Quand l’IA égale l’humain
Résultat : Ce MLC surpasse les approches existantes dans l’apprentissage automatique de l’IA, voire la performance humaine.
- « Depuis 35 ans, des chercheurs en sciences cognitives, en intelligence artificielle, en linguistique et en philosophie débattent de la question de savoir si les réseaux neuronaux peuvent atteindre une généralisation systématique à l’image de l’humain, » déclare Brenden Lake, professeur à la NYU et l’un des auteurs de l’article
- « Nous avons démontré, pour la première fois, qu’un réseau neuronal générique peut imiter ou surpasser la généralisation systématique humaine dans une comparaison directe », ajoute-t-il.
À noter : Le MLC et les humains (qui ont pris part à l’étude) ont également surpassé ChatGPT et GPT-4. Malgré ses capacités générales impressionnantes, le chatbot a montré des difficultés d’apprentissage. GPT-4 a ainsi échoué en moyenne entre 42 et 86% du temps, selon la manière dont les chercheurs présentaient la tâche.
La porte ouverte à toutes les folies pour l’IA
En d’autres termes : les scientifiques ont créé un réseau neuronal doté de la capacité humaine à faire des généralisations sur le langage. La porte ouverte à toutes les folies. On spécule :
- Cela rapproche l’IA de la capacité humaine de comprendre le langage. Ce qui pourrait conduire à des machines plus « humanisées » en termes de communication.
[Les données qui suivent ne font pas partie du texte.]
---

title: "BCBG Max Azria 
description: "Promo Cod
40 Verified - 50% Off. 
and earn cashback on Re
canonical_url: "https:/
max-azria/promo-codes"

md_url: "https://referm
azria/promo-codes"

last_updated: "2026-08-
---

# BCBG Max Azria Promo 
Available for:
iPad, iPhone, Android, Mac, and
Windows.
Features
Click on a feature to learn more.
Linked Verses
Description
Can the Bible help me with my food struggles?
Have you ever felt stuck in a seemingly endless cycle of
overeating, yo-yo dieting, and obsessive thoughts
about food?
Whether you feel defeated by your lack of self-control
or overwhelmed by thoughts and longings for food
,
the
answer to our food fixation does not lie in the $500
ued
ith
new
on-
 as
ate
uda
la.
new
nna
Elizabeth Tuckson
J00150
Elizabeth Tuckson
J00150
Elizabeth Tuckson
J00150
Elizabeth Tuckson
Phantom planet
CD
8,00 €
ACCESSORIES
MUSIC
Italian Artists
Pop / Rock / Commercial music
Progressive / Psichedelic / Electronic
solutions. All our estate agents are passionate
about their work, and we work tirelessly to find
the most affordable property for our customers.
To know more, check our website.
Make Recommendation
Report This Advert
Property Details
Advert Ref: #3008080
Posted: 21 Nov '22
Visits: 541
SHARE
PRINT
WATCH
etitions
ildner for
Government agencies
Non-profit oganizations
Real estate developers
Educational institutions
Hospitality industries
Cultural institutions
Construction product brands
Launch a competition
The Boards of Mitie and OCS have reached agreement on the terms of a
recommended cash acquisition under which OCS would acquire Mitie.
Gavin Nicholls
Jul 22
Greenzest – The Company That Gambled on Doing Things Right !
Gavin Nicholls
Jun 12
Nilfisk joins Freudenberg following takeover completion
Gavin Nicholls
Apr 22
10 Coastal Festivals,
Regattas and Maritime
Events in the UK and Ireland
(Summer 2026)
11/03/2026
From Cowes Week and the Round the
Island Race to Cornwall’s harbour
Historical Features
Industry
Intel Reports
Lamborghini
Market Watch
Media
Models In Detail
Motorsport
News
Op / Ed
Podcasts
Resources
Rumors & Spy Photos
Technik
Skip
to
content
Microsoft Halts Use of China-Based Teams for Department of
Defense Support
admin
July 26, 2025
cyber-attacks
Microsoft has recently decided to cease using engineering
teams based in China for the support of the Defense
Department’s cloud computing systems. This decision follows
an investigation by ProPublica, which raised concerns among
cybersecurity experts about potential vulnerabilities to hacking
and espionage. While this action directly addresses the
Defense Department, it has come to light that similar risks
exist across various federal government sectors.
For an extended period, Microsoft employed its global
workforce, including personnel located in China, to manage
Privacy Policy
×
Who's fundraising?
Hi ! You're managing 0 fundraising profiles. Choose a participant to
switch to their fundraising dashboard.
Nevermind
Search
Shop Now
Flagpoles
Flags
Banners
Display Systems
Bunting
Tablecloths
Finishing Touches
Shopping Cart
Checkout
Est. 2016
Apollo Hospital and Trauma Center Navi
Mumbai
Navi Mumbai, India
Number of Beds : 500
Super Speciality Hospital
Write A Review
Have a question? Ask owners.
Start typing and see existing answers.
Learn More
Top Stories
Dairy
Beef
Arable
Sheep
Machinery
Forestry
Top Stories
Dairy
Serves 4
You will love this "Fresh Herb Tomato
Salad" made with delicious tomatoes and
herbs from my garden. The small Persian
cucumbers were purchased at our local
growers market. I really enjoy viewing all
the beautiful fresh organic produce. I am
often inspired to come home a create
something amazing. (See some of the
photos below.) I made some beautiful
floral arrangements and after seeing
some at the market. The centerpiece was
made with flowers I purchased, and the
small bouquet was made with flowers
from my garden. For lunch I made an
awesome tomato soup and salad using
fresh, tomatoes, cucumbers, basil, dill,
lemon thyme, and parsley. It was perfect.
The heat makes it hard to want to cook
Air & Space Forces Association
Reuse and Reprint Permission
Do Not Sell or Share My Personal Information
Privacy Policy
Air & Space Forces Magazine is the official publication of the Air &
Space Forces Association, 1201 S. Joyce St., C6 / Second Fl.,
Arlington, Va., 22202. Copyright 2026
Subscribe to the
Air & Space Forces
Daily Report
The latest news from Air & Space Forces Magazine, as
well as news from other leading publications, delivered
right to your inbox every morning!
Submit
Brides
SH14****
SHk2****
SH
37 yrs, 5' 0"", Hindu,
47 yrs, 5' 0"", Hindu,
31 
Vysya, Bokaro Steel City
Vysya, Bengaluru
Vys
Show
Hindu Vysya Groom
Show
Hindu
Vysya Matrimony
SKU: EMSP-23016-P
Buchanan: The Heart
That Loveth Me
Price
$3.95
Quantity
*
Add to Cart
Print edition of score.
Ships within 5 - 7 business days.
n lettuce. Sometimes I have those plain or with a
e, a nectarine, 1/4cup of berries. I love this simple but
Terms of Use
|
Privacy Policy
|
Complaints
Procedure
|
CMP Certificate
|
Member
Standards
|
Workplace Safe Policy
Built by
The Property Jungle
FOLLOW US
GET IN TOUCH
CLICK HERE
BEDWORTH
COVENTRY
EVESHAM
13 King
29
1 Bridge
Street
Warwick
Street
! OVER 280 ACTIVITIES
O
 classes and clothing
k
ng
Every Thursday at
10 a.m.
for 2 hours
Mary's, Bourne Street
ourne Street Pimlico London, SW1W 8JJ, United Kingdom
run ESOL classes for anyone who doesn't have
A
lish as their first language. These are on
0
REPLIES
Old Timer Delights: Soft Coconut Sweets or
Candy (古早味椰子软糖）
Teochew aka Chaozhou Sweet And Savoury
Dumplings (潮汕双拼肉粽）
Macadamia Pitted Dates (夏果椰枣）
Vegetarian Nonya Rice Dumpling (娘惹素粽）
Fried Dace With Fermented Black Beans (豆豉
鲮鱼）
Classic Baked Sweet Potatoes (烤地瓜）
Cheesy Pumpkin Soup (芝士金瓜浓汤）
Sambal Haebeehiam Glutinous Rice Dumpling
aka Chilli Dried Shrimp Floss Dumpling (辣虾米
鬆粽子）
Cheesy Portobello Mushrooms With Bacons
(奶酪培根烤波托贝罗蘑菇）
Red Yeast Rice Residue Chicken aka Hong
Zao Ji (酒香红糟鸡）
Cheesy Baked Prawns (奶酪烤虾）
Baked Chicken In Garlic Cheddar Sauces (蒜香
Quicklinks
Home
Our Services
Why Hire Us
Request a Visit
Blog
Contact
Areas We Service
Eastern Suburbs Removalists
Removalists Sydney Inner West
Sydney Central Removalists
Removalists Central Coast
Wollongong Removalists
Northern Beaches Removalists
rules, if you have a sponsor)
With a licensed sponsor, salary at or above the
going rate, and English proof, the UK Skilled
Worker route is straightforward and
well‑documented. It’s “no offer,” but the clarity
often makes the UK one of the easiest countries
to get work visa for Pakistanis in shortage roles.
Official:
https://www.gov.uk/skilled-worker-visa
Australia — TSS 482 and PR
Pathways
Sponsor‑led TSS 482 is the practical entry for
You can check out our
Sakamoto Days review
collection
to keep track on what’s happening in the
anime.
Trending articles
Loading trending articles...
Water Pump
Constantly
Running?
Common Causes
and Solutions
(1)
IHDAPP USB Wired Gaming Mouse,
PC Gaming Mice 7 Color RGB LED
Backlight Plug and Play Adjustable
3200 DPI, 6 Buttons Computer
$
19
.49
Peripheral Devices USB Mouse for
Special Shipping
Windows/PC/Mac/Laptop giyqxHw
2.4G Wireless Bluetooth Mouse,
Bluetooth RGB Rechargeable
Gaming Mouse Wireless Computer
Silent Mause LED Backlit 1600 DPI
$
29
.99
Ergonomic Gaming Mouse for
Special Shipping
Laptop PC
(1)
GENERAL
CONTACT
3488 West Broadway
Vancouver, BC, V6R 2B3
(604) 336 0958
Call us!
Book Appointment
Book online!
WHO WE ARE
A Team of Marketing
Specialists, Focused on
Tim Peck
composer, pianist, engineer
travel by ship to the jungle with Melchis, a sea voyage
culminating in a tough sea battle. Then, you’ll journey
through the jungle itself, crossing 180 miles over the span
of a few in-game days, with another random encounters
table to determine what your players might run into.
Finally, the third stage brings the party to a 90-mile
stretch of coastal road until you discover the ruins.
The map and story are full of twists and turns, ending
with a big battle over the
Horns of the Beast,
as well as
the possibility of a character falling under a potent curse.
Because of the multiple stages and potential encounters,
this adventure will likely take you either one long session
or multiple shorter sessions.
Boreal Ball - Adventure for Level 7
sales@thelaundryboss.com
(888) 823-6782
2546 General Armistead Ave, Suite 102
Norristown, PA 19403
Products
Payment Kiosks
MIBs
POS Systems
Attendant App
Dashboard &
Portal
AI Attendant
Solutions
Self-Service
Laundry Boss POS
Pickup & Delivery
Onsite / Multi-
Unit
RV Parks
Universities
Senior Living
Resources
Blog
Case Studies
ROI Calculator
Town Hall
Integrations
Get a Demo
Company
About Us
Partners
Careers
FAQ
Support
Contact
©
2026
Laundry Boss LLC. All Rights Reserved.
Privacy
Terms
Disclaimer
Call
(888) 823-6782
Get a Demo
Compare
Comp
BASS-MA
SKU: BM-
- Si un réseau généralise depuis un petit ensemble de données, cela réduirait la nécessité d’énormes ensembles de données pour l’entraînement. Ce qui rend la formation d’IA bien plus efficace.
- Les chatbots et assistants vocaux pourraient offrir des réponses plus pertinentes et comprendre des requêtes complexes ou nuancées. Au revoir les lacunes et les incohérences flagrantes de ChatGPT.
- Cela permettrait de mieux détecter les contenus inappropriés, la désinformation ou les discours de haine en ligne.
- Dans le domaine médical, une IA capable de généraliser pourrait aider à la transcription médicale ou à l’interaction patient-médecin. Ou même à l’analyse des symptômes basée sur la description des patients.